#### [Data under study]

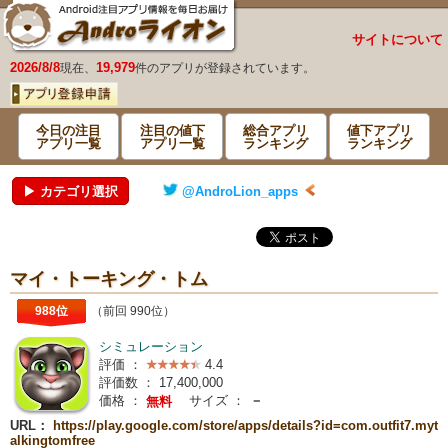
サイトについて
2026/8/8
19,979
現在、
件のアプリが登録されています。
今日の注目
注目の値下
総合アプリ
値下アプリ
アプリ一覧
アプリ一覧
ランキング
ランキング
▶ カテゴリ選択
@AndroLion_apps
マイ・トーキング・トム
988位
（前回 990位）
シミュレーション
評価 ：
4.4
評価数 ：
17,400,000
価格 ：
サイズ ：
－
無料
URL：
https://play.google.com/store/apps/details?id=com.outfit7.myt
alkingtomfree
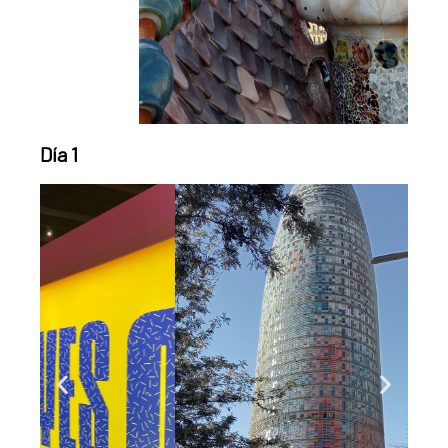
Día 1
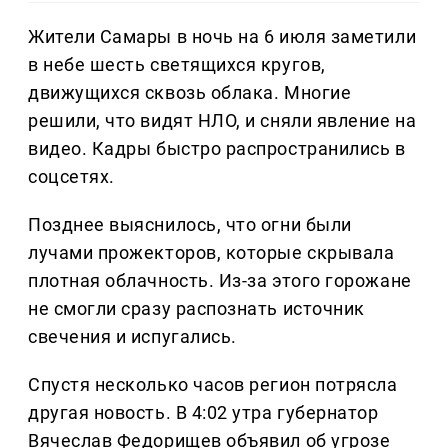
Жители Самары в ночь на 6 июля заметили
в небе шесть светящихся кругов,
движущихся сквозь облака. Многие
решили, что видят НЛО, и сняли явление на
видео. Кадры быстро распространились в
соцсетях.
Позднее выяснилось, что огни были
лучами прожекторов, которые скрывала
плотная облачность. Из-за этого горожане
не смогли сразу распознать источник
свечения и испугались.
Спустя несколько часов регион потрясла
другая новость. В 4:02 утра губернатор
Вячеслав Федорищев объявил об угрозе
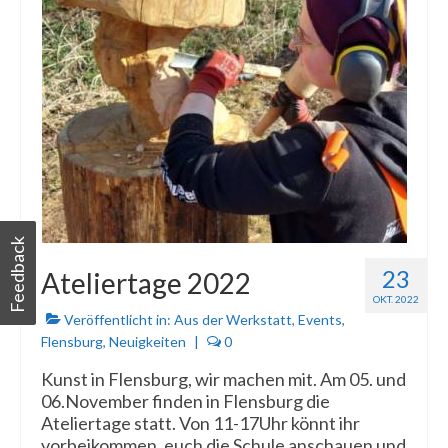
Feedback
23
Ateliertage 2022
OKT. 2022
Veröffentlicht in:
Aus der Werkstatt
,
Events
,
Flensburg
,
Neuigkeiten
|
0
Kunst in Flensburg, wir machen mit. Am 05. und
06.November finden in Flensburg die
Ateliertage statt. Von 11-17Uhr könnt ihr
vorbeikommen, euch die Schule anschauen und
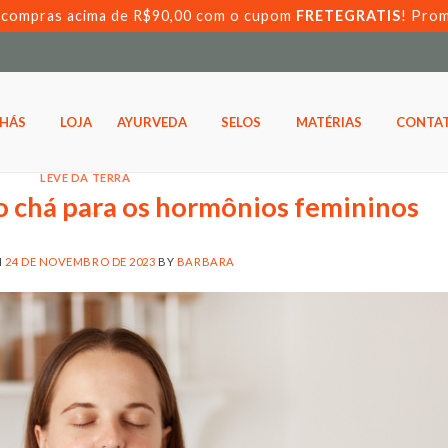
s compras acima de R$90,00 com o cupom
FRETEGRATIS
! Pro
HÁS
LOJA
AYURVEDA
SELOS
MATÉRIAS
CONTA
LEVE DA TERRA
 chá para os hormônios femininos
N
24 DE NOVEMBRO DE 2023
BY
BARBARA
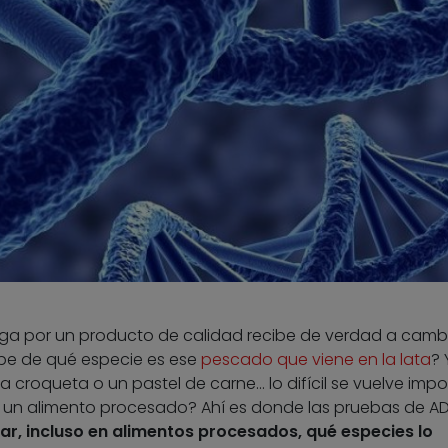
ga por un producto de calidad recibe de verdad a camb
be de qué especie es ese
pescado que viene en la lata
? 
 croqueta o un pastel de carne… lo difícil se vuelve impos
 un alimento procesado? Ahí es donde las pruebas de A
ar, incluso en alimentos procesados, qué especies lo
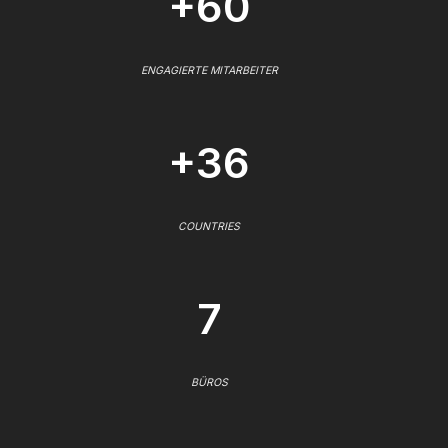
+60
ENGAGIERTE MITARBEITER
+36
COUNTRIES
7
BÜROS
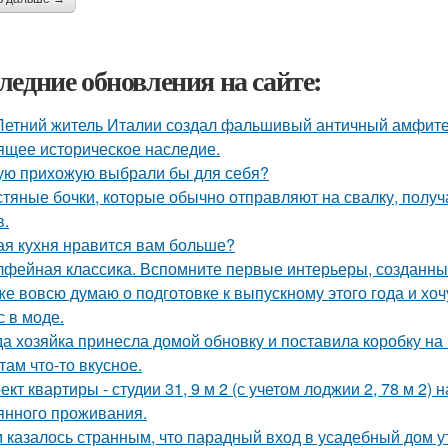
ледние обновления на сайте:
Летний житель Италии создал фальшивый античный амфитеа
ящее историческое наследие.
ую прихожую выбрали бы для себя?
тяные бочки, которые обычно отправляют на свалку, получ
в.
ая кухня нравится вам больше?
фейная классика. Вспомните первые интерьеры, созданн
же вовсю думаю о подготовке к выпускному этого года и хоч
с в моде.
да хозяйка принесла домой обновку и поставила коробку на 
там что-то вкусное.
ект квартиры - студии 31, 9 м 2 (с учетом лоджии 2, 78 м 2)
янного проживания.
 казалось странным, что парадный вход в усадебный дом ут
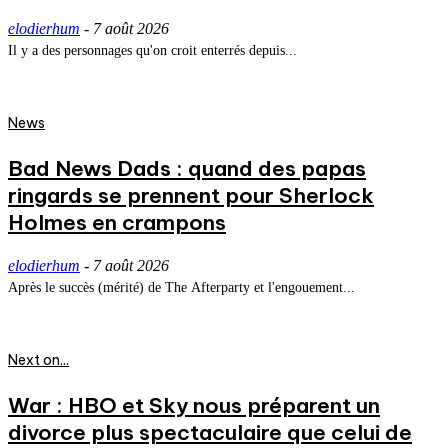
elodierhum
-
7 août 2026
Il y a des personnages qu'on croit enterrés depuis...
News
Bad News Dads : quand des papas
ringards se prennent pour Sherlock
Holmes en crampons
elodierhum
-
7 août 2026
Après le succès (mérité) de The Afterparty et l'engouement...
Next on...
War : HBO et Sky nous préparent un
divorce plus spectaculaire que celui de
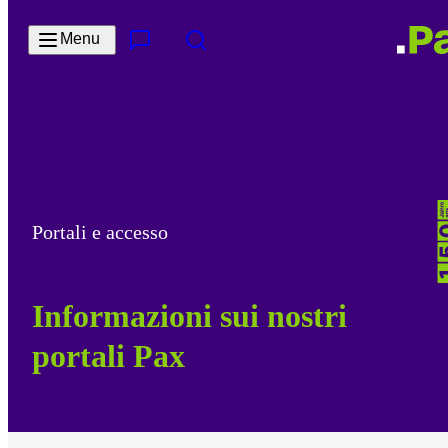
Salta al contenuto principale
Menu
Contatto e servizi
Cerca
Portali e accesso
Informazioni sui nostri
portali Pax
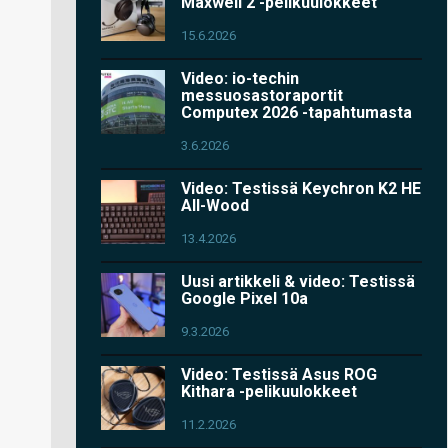
Maxwell 2 -pelikuulokkeet
15.6.2026
Video: io-techin
messuosastoraportit
Computex 2026 -tapahtumasta
3.6.2026
Video: Testissä Keychron K2 HE
All-Wood
13.4.2026
Uusi artikkeli & video: Testissä
Google Pixel 10a
9.3.2026
Video: Testissä Asus ROG
Kithara -pelikuulokkeet
11.2.2026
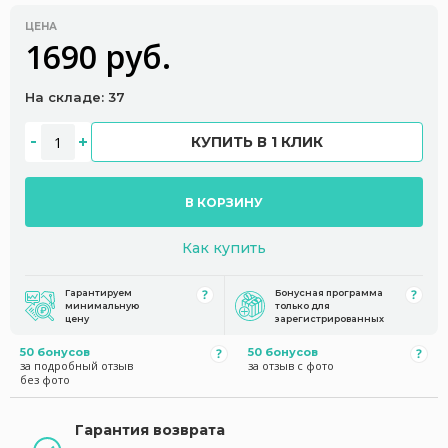
ЦЕНА
1690 руб.
На складе: 37
КУПИТЬ В 1 КЛИК
В КОРЗИНУ
Как купить
Гарантируем
Бонусная программа
минимальную
только для
цену
зарегистрированных
50 бонусов
50 бонусов
за подробный отзыв
за отзыв с фото
без фото
Гарантия возврата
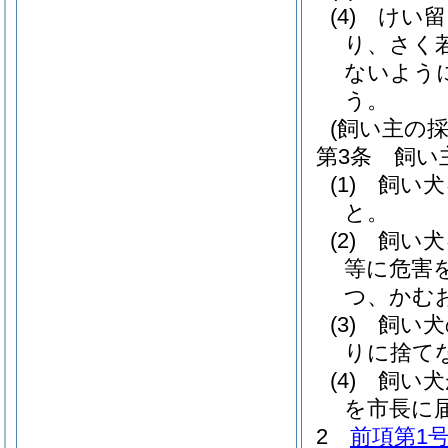
(4)
けい留
り、さく
ないよう
う。
(飼い主の
第3条
飼い
(1)
飼い犬
と。
(2)
飼い犬
等に危害
つ、かむ
(3)
飼い犬
りに捨て
(4)
飼い犬
を市長に
2
前項第1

#### [Exercise prompt]
Lines with "Testissä" in the records above: copy every one of them.

#### [Reply]
Video: Testissä Keychron K2 HE
Uusi artikkeli & video: Testissä
Video: Testissä Asus ROG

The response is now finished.